Francisco Diego is a Mexican plastic artist.

His most recent exposition “Mexico in a Blink” took place in San Francisco and will travel through United States along the year.

== Biography ==
Diego was born on October 26, 1991, in Torreón, Coahuila, México. At a very young age He moved to the historical city of Querétaro in Mexico where he started painting.

Influenced by his artistic background he left Querétaro to start his studies. He completed a design degree at Universidad Iberoamericana in Mexico City and Politecnico di Torino in Turin, Italy.

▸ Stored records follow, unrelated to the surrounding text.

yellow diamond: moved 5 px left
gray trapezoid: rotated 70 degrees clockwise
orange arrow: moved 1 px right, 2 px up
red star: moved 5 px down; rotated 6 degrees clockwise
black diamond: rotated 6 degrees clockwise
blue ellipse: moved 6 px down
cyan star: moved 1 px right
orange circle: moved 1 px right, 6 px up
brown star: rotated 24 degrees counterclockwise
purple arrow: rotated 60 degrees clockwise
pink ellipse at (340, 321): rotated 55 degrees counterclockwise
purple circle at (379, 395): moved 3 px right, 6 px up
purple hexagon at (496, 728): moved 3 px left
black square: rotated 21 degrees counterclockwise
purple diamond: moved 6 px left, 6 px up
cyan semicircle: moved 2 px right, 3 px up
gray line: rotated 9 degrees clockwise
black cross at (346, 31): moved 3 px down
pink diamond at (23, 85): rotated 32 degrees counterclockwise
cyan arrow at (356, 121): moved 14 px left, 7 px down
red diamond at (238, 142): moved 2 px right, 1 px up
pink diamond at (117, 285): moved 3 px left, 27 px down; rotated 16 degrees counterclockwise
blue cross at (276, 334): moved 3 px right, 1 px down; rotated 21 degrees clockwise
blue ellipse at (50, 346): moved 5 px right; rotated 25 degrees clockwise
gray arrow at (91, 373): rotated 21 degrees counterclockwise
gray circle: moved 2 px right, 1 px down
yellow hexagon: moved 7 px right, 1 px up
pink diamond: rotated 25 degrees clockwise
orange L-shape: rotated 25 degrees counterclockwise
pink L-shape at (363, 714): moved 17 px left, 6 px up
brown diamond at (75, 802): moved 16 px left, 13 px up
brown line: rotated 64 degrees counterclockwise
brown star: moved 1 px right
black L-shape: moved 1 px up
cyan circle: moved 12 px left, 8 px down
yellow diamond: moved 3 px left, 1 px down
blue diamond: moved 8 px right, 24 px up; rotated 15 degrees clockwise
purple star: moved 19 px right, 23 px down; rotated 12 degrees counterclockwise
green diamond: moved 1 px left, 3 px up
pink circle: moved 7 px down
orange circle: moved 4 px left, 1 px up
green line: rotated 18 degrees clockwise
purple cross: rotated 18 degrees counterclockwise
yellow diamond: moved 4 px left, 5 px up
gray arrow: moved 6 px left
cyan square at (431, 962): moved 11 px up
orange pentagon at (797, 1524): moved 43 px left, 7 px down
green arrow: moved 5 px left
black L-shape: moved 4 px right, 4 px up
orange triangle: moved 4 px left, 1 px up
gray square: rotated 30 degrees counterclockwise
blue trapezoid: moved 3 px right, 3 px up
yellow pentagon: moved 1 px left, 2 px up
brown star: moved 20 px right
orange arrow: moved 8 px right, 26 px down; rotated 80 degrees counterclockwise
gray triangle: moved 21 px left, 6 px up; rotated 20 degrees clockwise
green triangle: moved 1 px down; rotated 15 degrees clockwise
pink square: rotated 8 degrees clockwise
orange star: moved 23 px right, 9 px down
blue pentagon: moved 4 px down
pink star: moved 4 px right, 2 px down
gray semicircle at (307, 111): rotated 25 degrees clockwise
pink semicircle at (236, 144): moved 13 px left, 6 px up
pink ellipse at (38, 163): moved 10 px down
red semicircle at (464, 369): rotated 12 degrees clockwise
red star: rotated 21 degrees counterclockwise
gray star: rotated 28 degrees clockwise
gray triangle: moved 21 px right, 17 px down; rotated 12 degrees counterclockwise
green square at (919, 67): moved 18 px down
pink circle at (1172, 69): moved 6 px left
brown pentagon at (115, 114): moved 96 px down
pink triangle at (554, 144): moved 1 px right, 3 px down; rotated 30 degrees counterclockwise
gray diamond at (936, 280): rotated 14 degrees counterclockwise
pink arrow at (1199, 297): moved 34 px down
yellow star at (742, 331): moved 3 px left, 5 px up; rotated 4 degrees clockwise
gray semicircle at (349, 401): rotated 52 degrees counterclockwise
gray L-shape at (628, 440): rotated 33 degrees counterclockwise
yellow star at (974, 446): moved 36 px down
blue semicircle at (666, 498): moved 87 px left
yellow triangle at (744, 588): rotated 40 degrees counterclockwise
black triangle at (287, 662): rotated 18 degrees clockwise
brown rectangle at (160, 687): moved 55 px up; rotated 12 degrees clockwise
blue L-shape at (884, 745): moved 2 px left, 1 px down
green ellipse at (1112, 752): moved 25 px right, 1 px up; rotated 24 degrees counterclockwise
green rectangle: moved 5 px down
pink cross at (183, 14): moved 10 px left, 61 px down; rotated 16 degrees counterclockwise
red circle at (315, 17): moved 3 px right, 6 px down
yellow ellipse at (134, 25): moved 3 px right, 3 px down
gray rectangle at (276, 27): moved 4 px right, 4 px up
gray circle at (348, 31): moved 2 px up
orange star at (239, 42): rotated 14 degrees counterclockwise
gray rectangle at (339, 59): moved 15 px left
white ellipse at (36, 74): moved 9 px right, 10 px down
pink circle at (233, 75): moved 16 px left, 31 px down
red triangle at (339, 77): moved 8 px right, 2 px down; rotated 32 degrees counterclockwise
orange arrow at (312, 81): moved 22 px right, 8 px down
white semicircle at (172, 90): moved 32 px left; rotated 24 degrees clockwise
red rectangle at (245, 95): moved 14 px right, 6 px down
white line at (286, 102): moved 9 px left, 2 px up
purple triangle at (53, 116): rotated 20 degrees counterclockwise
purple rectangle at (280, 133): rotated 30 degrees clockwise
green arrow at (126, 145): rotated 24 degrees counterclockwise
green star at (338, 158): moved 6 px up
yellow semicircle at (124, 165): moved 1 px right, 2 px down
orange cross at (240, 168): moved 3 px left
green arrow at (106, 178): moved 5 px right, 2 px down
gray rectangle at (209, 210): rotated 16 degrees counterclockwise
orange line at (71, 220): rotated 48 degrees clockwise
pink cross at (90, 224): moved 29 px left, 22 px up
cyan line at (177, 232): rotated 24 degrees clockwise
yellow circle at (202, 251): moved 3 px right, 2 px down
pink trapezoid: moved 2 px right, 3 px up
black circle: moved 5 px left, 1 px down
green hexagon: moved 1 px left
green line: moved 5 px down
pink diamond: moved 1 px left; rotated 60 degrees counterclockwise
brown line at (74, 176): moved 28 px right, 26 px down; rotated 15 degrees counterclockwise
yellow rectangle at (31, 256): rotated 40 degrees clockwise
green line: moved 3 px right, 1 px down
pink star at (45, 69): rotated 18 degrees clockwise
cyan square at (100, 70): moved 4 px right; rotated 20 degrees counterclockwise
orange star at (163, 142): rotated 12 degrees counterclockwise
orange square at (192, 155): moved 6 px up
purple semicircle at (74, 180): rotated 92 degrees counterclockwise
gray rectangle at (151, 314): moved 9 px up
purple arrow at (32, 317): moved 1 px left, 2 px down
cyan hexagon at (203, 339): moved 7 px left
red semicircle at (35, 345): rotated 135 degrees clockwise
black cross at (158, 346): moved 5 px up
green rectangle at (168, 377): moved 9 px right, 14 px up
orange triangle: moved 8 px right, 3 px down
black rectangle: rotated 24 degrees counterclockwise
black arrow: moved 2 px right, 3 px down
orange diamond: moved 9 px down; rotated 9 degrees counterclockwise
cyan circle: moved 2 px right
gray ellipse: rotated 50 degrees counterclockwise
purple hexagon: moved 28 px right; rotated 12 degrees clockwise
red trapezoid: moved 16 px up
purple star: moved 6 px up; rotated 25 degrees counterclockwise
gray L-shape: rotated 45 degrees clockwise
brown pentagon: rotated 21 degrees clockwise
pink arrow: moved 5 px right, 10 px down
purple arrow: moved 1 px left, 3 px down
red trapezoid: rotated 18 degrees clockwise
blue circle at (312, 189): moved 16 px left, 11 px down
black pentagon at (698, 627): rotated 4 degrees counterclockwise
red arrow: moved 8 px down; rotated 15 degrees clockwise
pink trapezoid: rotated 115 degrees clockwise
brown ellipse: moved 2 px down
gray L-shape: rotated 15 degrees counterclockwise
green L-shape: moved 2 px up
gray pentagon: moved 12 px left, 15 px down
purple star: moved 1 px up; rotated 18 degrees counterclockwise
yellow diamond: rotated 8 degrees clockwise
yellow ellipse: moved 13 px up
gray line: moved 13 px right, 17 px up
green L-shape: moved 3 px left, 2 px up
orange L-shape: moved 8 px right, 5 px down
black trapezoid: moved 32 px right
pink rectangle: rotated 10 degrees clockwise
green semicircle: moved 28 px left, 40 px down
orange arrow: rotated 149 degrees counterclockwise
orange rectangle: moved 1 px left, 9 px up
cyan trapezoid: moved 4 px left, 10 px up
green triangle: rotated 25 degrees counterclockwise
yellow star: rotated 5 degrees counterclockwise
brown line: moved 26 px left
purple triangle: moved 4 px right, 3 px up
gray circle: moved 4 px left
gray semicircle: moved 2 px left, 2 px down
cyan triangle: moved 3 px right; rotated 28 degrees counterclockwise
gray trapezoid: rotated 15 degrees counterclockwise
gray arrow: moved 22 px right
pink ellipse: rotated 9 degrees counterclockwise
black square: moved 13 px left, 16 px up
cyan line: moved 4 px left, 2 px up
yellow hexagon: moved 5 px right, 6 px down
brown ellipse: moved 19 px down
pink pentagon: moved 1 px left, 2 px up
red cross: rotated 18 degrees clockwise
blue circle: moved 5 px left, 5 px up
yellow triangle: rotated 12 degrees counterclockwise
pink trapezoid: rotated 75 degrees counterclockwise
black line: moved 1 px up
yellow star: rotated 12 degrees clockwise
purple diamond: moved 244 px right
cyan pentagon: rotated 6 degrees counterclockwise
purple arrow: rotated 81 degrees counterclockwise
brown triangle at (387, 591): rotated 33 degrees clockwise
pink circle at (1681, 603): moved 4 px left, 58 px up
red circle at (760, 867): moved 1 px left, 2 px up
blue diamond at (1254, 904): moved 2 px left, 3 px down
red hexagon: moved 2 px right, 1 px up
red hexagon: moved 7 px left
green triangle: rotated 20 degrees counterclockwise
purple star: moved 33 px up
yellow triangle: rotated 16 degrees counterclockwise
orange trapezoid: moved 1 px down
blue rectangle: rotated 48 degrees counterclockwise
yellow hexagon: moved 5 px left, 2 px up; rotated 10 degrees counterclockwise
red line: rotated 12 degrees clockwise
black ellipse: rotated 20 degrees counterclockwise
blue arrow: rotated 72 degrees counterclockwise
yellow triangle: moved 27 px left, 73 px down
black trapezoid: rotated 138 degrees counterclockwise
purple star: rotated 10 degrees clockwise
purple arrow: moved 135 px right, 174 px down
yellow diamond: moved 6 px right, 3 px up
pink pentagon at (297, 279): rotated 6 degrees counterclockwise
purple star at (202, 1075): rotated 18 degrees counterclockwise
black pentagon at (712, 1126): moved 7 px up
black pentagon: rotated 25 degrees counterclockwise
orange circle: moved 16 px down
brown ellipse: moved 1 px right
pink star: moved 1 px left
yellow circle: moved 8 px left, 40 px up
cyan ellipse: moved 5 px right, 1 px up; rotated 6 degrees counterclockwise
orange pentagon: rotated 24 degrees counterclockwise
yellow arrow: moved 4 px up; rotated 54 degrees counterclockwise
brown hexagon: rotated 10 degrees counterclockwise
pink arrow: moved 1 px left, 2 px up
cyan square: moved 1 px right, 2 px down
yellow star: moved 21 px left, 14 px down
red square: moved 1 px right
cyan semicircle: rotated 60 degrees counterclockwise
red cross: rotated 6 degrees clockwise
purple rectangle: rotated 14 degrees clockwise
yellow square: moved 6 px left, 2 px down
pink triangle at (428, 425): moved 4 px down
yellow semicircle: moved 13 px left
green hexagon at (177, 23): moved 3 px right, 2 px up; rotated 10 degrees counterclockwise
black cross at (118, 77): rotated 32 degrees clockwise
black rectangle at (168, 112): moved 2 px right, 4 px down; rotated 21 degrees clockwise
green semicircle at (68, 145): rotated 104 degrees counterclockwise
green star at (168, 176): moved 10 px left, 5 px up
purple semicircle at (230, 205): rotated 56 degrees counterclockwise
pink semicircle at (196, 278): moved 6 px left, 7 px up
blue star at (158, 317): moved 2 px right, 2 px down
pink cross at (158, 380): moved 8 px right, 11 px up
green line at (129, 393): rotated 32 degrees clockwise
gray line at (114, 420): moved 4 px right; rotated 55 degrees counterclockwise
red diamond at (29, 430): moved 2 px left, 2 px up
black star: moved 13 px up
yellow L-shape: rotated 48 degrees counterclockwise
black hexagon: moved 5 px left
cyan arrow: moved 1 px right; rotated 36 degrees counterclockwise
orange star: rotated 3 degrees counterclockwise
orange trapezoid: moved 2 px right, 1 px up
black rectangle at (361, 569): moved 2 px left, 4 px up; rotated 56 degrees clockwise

He established his own studio in Mexico City.

== Philosophy ==
Life is like a white canvas, each line drawn, smooth or rough is an action taken. As in life, actions can’t be erased. The only thing to correct any misplaced stroke is to keep drawing and reinforcing the final silhouette. Aware of this poetic point of view about life, Francisco Diego only uses permanent black ink. If you stare closely at any Francisco Diego you might see all the previous strokes, making viewers wonder about the process of creation.

== Exhibitions ==

- "Al" Embassy in Mexico, Mexico City, 2018.
- "SNAC Gallery" Touring North America, 2018.
- "Ethos" in Museo Franz Mayer, Mexico City, 2018.
- "Mexico in a Blink", San Francisco, California, US, 2017–2018.
- "Black Dott", México City, 2018.
- "555 Project", Mexico City, 2017.
- "Dimensión −1", Museo de Arte Sacro, Querétaro, 2016.